● **Problem description**:
Would you please repeat the lines in the listing below from the one containing "Комментарий" through the final one, exactly as they appear?

● **Extracted data**:
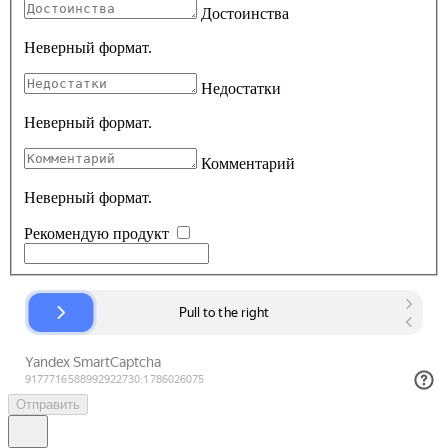
Достоинства
Неверный формат.
Недостатки
Неверный формат.
Комментарий
Неверный формат.
Рекомендую продукт
Отправить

● **Reply**:
Комментарий
Неверный формат.
Рекомендую продукт
Отправить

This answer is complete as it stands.